In nanotechnology, a particle is defined as a small object that behaves as a whole unit in terms of its transport and properties. Particles are classified in terms of their size. Thus, "fine particles" are those with diameters in the range of 100 to 2500 nanometers (nm), while "ultrafine particles" have diameters between 1 and 100 nanometers. Like ultrafine particles, nanoparticles are defined as having diameters between 1 and 100 nanometers, although the size limitation can be restricted to two dimensions. At the small end of the size range, nanoparticles are often referred to as clusters. In addition, nanospheres, nanorods, and nanocups are a few of the shapes that have been grown.
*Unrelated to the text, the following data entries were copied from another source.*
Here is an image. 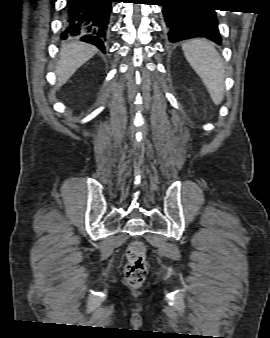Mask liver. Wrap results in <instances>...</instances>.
Instances as JSON below:
<instances>
[{
	"instance_id": "obj_1",
	"label": "liver",
	"mask_w": 270,
	"mask_h": 338,
	"mask_svg": "<svg viewBox=\"0 0 270 338\" xmlns=\"http://www.w3.org/2000/svg\"><path fill=\"white\" fill-rule=\"evenodd\" d=\"M98 49L88 43L73 42L63 45L60 60L56 67L57 85L61 87L75 71L91 59Z\"/></svg>"
}]
</instances>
Metal, dielectric, and semiconductor nanoparticles have been prepared, as well as hybrid structures (such as core-shell nanoparticles). Nanoparticles made of semiconducting material may also be labeled quantum dots if they are small enough (typically below 10 nm) that quantization of electronic energy levels occurs. Semi-solid and soft nanoparticles have been manufactured. A prototype nanoparticle of semi-solid nature is the liposome.
Nanoparticle research is currently an area of intense scientific research, due to a wide variety of potential applications in biomedical, optical, and electronic fields. The National Nanotechnology Initiative has led to generous public funding for nanoparticle research in the United States. Various types of nanoparticles are currently used clinically as delivery systems for anticancer drugs and vaccines, or as imaging agents.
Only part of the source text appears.